Gasoline-Paying the Price


State’s antitrust
case gets judge’s
go-ahead

The state is alleging that
oil companies agreed to divvy up
the gas market and not
compete on price

By Rob Perez
Star-Bulletin

Tapa

A federal judge has rejected motions by Hawaii's major oil companies to dismiss the state's antitrust lawsuit against them.

Saying the state alleged sufficient details of a conspiracy for the case to proceed, Judge Samuel P. King yesterday kept alive six of seven counts in the lawsuit. He dismissed a count related to price gouging.

The state has accused the companies of conspiring to keep Hawaii gas prices artificially high.

Attorney General Margery Bronster said she was pleased with the judge's decision.

"Basically, the ruling keeps all of the essential causes of action intact," Bronster said. "It makes it clear we can proceed to discovery and trial."

A trial has been set for February 2001.

A spokesman for Chevron Corp., Hawaii's gasoline market leader and a defendant in the lawsuit, said the company wants the case to proceed quickly so Chevron can prove its innocence.

"Having to go to court and deal with very serious allegations such as these is time-consuming and, we feel, unnecessary because we haven't done anything wrong," said Chevron spokesman Albert Chee Jr.

King disagreed with the defendants' contention that the state failed to provide sufficient detail about their alleged antitrust behavior.

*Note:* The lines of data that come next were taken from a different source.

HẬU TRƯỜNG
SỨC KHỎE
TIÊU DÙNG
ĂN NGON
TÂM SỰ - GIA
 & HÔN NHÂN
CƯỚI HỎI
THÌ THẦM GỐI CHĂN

For an antitrust lawsuit to proceed, the plaintiff need only produce circumstantial evidence that tends to exclude the possibility the companies acted independently of each other, King ruled. "Proving the claims, of course, is another matter," he wrote.

The state is alleging that the oil companies agreed to divvy up the gas market and not to compete on price. It said Hawaii gas prices averaged 30 cents per gallon higher than on the mainland and that wholesale profit margins were more than 20 cents higher, even though the cost of producing gas in Hawaii is about the same as on the West Coast.

In the only victory for the oil companies, King agreed with their argument that price gouging is "not illegal per se and not an unfair and deceptive trade practice" under Hawaii law. He said a "high" price must be measured against a fair price, and the court is not the forum to determine what is fair.

The six counts that King kept alive relate mostly to alleged violations of state and federal antitrust law and accusations of price discrimination.

The state is seeking more than $670 million in damages and other costs.

The lawsuit was filed in October after a series of Star-Bulletin reports showed that the oil companies were making huge profits off Hawaii's highest-in-the-nation gas prices, even as crude oil costs -- the major expense in making gasoline -- were plummeting.